Саккос предназначался для Никона. Царица вознамерилась поднести его патриарху перед Пасхой, чтоб на праздничной службе патриарх блеснул обновой.
— Отдохнем, — предложила царица, поднимаясь. — В глазах уже рябит.
Подошла к иконам, хотела перекреститься да и вспомнила про Никонову «память», которую уже рассылали по всему царству.
— Ну-кась, как это? Научи! — Мария Ильинична подала руку Федосье Прокопьевне.
Та сообразила, что от нее хотят, и, пригнув два выставленных царицыных пальчика, указательный и средний, присовокупила к ним большой.
Царица с сомнением поглядела на свою руку.
— Пускай сам этак молится! — Подняла два пальца: — Этак-то величавее!
— А по мне, в три перста удобней! — возразила Татьяна Михайловна. — Константинопольский патриарх Афанасий, что на днях приехал, благословил Никона за троеперстие. В греческой стороне все так молятся.
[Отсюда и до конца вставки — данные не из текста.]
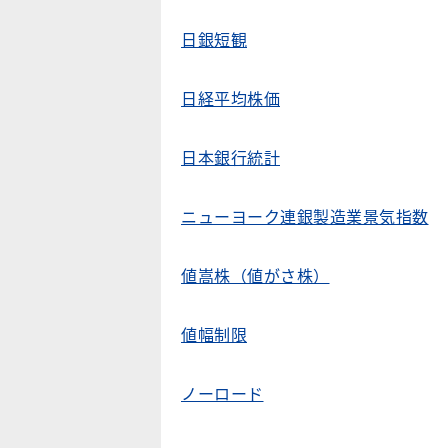
日銀短観
日経平均株価
日本銀行統計
ニューヨーク連銀製造業景気指数
値嵩株（値がさ株）
値幅制限
ノーロード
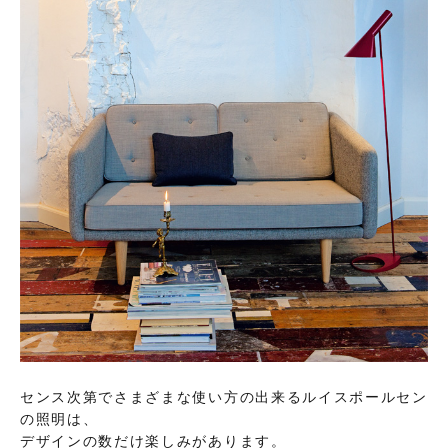
センス次第でさまざまな使い方の出来るルイスポールセン
の照明は、
デザインの数だけ楽しみがあります。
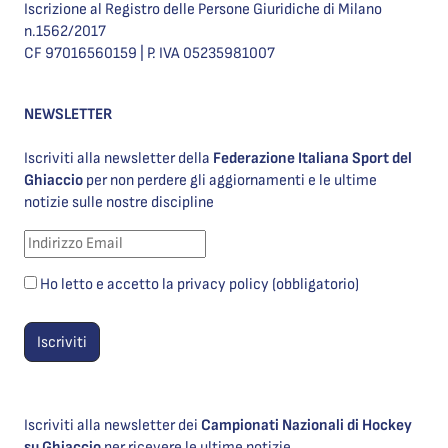
Iscrizione al Registro delle Persone Giuridiche di Milano
n.1562/2017
CF 97016560159 | P. IVA 05235981007
NEWSLETTER
Iscriviti alla newsletter della
Federazione Italiana Sport del
Ghiaccio
per non perdere gli aggiornamenti e le ultime
notizie sulle nostre discipline
Ho letto e accetto la privacy policy (obbligatorio)
Iscriviti alla newsletter dei
Campionati Nazionali di Hockey
su Ghiaccio
per ricevere le ultime notizie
— Ну, не знаю! — сердито сказала царица. — В два перста все предки наши молились и были святы. Теперешним грекам перед Русью заноситься-то больно нечем. Да только мы сами дураки. У всякого Якова готовы учиться. А уж давно пора, и грекам особенно, пример с нас брать. Наше благочестие ихнему не чета, они двести лет под басурманами.